> _Your assignment_
Scan the listing for "publicação" and copy out each line that has it.

> _Information given_
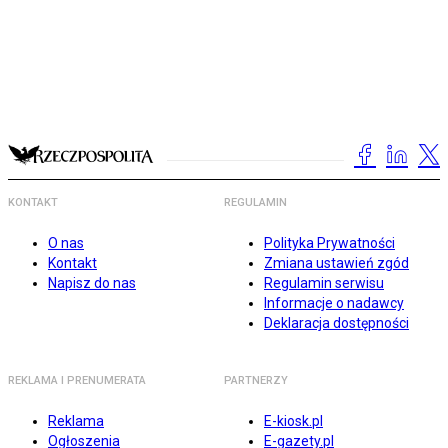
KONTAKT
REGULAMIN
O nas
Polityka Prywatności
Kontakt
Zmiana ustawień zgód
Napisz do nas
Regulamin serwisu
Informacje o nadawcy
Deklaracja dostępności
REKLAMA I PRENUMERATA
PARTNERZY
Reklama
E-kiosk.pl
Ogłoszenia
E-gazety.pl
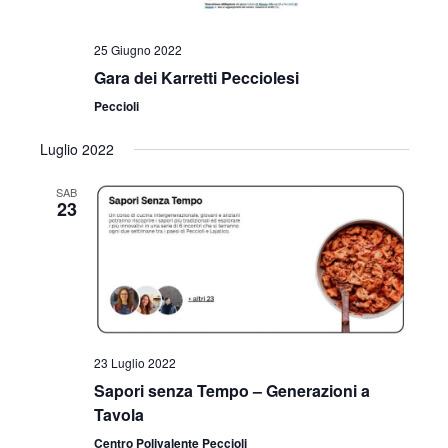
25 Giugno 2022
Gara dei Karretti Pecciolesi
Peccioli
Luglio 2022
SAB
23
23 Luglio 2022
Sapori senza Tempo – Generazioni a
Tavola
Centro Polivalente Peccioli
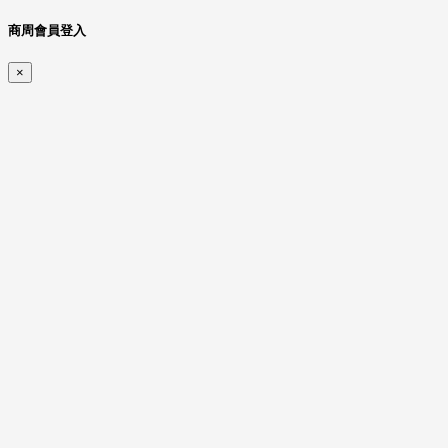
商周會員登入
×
* * *
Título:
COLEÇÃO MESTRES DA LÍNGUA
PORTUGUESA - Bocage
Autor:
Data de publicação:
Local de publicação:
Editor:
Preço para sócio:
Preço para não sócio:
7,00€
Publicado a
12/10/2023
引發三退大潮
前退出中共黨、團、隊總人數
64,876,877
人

> _Completed exercise_
Data de publicação:
Local de publicação:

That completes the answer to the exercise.